# Your instructions
An exact copy of every entry is the required answer.

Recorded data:
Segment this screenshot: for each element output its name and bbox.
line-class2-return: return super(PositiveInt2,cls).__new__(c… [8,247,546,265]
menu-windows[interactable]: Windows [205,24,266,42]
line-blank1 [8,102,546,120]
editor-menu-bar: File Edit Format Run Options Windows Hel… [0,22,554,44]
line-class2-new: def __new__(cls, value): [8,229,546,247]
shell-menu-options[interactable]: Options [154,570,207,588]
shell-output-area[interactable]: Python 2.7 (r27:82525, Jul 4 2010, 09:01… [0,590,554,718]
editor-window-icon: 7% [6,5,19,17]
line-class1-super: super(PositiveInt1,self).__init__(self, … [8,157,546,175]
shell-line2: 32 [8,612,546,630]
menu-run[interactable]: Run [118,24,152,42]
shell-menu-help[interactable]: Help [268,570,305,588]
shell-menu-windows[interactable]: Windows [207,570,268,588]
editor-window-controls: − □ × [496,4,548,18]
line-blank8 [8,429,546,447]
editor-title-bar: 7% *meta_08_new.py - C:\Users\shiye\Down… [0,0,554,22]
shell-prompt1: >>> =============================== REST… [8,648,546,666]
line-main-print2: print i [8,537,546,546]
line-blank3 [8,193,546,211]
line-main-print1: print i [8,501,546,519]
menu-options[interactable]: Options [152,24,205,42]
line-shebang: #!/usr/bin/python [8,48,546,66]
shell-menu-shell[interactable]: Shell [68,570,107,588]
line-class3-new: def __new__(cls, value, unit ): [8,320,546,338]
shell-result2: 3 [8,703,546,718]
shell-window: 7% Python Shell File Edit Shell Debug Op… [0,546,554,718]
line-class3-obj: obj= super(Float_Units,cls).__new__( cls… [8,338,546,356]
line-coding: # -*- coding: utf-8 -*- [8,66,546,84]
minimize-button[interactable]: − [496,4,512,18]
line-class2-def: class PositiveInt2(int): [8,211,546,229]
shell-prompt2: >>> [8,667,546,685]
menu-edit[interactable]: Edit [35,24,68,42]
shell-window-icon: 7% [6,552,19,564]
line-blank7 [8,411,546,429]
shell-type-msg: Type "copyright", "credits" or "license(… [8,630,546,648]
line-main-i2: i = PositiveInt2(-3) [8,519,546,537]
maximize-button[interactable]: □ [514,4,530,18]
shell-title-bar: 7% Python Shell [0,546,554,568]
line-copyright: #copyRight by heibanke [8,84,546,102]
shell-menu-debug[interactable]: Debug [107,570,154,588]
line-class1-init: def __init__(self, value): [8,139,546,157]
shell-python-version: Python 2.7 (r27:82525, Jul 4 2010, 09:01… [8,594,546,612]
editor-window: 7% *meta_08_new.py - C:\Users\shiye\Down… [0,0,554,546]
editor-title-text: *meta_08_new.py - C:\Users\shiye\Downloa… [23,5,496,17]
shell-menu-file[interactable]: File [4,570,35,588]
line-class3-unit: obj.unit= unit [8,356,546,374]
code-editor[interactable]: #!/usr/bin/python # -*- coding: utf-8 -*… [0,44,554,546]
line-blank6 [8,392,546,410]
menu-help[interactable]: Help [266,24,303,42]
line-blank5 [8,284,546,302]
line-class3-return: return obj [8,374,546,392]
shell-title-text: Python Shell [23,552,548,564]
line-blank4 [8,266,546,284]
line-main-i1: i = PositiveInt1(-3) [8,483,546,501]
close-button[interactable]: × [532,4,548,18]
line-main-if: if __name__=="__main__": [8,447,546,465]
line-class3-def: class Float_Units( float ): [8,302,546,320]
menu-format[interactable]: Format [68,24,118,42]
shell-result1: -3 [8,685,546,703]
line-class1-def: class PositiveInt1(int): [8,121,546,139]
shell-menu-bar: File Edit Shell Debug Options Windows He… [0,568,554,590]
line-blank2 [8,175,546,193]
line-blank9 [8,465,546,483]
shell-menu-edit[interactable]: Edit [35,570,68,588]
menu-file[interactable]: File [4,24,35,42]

# Response to the exercise
Segment this screenshot: for each element output its name and bbox.
line-class2-return: return super(PositiveInt2,cls).__new__(c… [8,247,546,265]
menu-windows[interactable]: Windows [205,24,266,42]
line-blank1 [8,102,546,120]
editor-menu-bar: File Edit Format Run Options Windows Hel… [0,22,554,44]
line-class2-new: def __new__(cls, value): [8,229,546,247]
shell-menu-options[interactable]: Options [154,570,207,588]
shell-output-area[interactable]: Python 2.7 (r27:82525, Jul 4 2010, 09:01… [0,590,554,718]
editor-window-icon: 7% [6,5,19,17]
line-class1-super: super(PositiveInt1,self).__init__(self, … [8,157,546,175]
shell-line2: 32 [8,612,546,630]
menu-run[interactable]: Run [118,24,152,42]
shell-menu-help[interactable]: Help [268,570,305,588]
shell-menu-windows[interactable]: Windows [207,570,268,588]
editor-window-controls: − □ × [496,4,548,18]
line-blank8 [8,429,546,447]
editor-title-bar: 7% *meta_08_new.py - C:\Users\shiye\Down… [0,0,554,22]
shell-prompt1: >>> =============================== REST… [8,648,546,666]
line-main-print2: print i [8,537,546,546]
line-blank3 [8,193,546,211]
line-main-print1: print i [8,501,546,519]
menu-options[interactable]: Options [152,24,205,42]
line-shebang: #!/usr/bin/python [8,48,546,66]
shell-menu-shell[interactable]: Shell [68,570,107,588]
line-class3-new: def __new__(cls, value, unit ): [8,320,546,338]
shell-result2: 3 [8,703,546,718]
shell-window: 7% Python Shell File Edit Shell Debug Op… [0,546,554,718]
line-class3-obj: obj= super(Float_Units,cls).__new__( cls… [8,338,546,356]
line-coding: # -*- coding: utf-8 -*- [8,66,546,84]
minimize-button[interactable]: − [496,4,512,18]
line-class2-def: class PositiveInt2(int): [8,211,546,229]
shell-prompt2: >>> [8,667,546,685]
menu-edit[interactable]: Edit [35,24,68,42]
shell-window-icon: 7% [6,552,19,564]
line-blank7 [8,411,546,429]
shell-type-msg: Type "copyright", "credits" or "license(… [8,630,546,648]
line-main-i2: i = PositiveInt2(-3) [8,519,546,537]
maximize-button[interactable]: □ [514,4,530,18]
shell-title-bar: 7% Python Shell [0,546,554,568]
line-copyright: #copyRight by heibanke [8,84,546,102]
shell-menu-debug[interactable]: Debug [107,570,154,588]
line-class1-init: def __init__(self, value): [8,139,546,157]
shell-python-version: Python 2.7 (r27:82525, Jul 4 2010, 09:01… [8,594,546,612]
editor-window: 7% *meta_08_new.py - C:\Users\shiye\Down… [0,0,554,546]
editor-title-text: *meta_08_new.py - C:\Users\shiye\Downloa… [23,5,496,17]
shell-menu-file[interactable]: File [4,570,35,588]
line-class3-unit: obj.unit= unit [8,356,546,374]
code-editor[interactable]: #!/usr/bin/python # -*- coding: utf-8 -*… [0,44,554,546]
line-blank6 [8,392,546,410]
menu-help[interactable]: Help [266,24,303,42]
line-blank5 [8,284,546,302]
line-class3-return: return obj [8,374,546,392]
shell-title-text: Python Shell [23,552,548,564]
line-blank4 [8,266,546,284]
line-main-i1: i = PositiveInt1(-3) [8,483,546,501]
close-button[interactable]: × [532,4,548,18]
line-main-if: if __name__=="__main__": [8,447,546,465]
line-class3-def: class Float_Units( float ): [8,302,546,320]
menu-format[interactable]: Format [68,24,118,42]
shell-result1: -3 [8,685,546,703]
line-class1-def: class PositiveInt1(int): [8,121,546,139]
shell-menu-bar: File Edit Shell Debug Options Windows He… [0,568,554,590]
line-blank2 [8,175,546,193]
line-blank9 [8,465,546,483]
shell-menu-edit[interactable]: Edit [35,570,68,588]
menu-file[interactable]: File [4,24,35,42]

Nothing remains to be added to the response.